IBM’s voice recognition grows up
2000-06-22
We knew that Ozzy Osbourne’s talents were diverse, but we didn’t expect to see him popping up as general manager of IBM Voice Systems. Okay, it is a different chap but somebody who associates himself with the hard rock icon must be either barking mad or know exactly what he is doing. Judging by IBM’s latest announcements in voice recognition, we would suggest the latter.
IBM has announced a complete revamp to its voice strategy, which reflects and confirms the direction taken by the IT market as a whole. Essentially, the technology landscape is moving away from the fat client architecture using general purpose PCs, towards a structure that concentrates hard processing on the server and performs certain specific functions on embedded chips in client devices. These two areas – thick, general-purpose servers and thin, function-specific clients – provide the model upon which IBM is to base its strategy for voice recognition in the future.
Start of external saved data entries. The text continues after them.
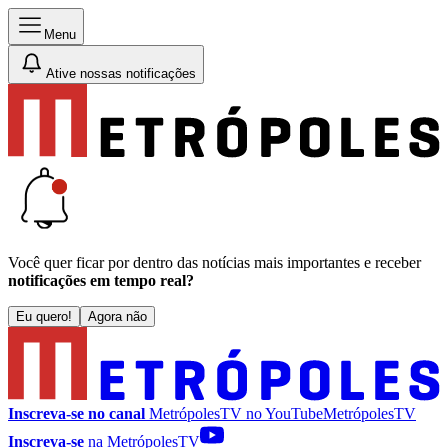
Menu
Ative nossas notificações
Você quer ficar por dentro das notícias mais importantes e receber
notificações em tempo real?
Eu quero!
Agora não
Inscreva-se no canal
MetrópolesTV no
YouTube
MetrópolesTV
Inscreva-se
na MetrópolesTV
It has to be said that something had to give. As an advocate of the potential for voice recognition for many years, I felt obliged to run through the learning mode of IBM’s latest release of ViaVoice. After over an hour of reading sections of (most appropriately, I must say) Alice in Wonderland to my computer, I then attempted to dictate an article. The results ranged from the hilarious to the baroque – progress was slow, not helped by my own, frankly puerile giggling at some of the phrases that were generated. Great dream, but the reality sadly lacks. More success has been seen by companies such as SpeechWorks, which concentrate on specific, server-side areas such as telephone share trading or flight checking, but even these have been subjected to the mockery of the general public. Even assuming that the ability of computer software to interpret the spoken word does become a reality, the fact is that we do not speak as we write – dictation is difficult enough to beg the question – why bother? Which is why IBM’s strategy makes a lot of sense. Let’s look at why.
IBM is focusing on two areas. The first is the server, in which (like SpeechWorks), the aim is to integrate speech recognition into enterprise applications. According to \link{http://www.news.com,News.com}, planned for autumn release is WebSphere Voice Server with ViaVoice Technology, a suite of tools for helping call centres better use the Web. Also to come is a product that will enable Siebel users to integrate voice calls and Web-based queries. In addition, IBM announced a partnership with Internet speech specialist General Magic that is to target voice for eCommerce applications. The second area of focus is the embedded device: IBM is to release embedded ViaVoice, a Java-based software development kit which is targeted at PDAs and mobile phones as well as in-car devices and the like. According to W. S. (Ozzy) Osbourne, IBM is positioning its technologies as a framework for others to use rather than trying to go direct to the end-user.
Why is IBM’s strategy sound? To believe this, one first has to accept that voice recognition does have a future, albeit more focused than the generalised “human-talks-to-computer” model. Given this, on the enterprise IBM is concentrated on specific application areas such as call centres - no doubt, with limited vocabulary though enterprise servers will have the processing power required to support more general recognition. On the client side, IBM are facilitating voice features to be built into devices, rather than implementing such devices themselves – it is likely that product developers (such as Motorola, likely to bring out an in-car facility) are better placed to identify and develop workable applications for voice.
IBM is not dropping ViaVoice, but they are recognising that the shrink-wrapped market is never to be a major target for voice recognition. Rather, they are focusing on areas that make good business sense and also give these still-young technologies a better chance to shine. Even then, it will be a while before voice recognition manages a reasonable interpretation of the lyrics of Mr Osbourne’s namesake. Not even IBM can do everything.
(First published 22 June 2000)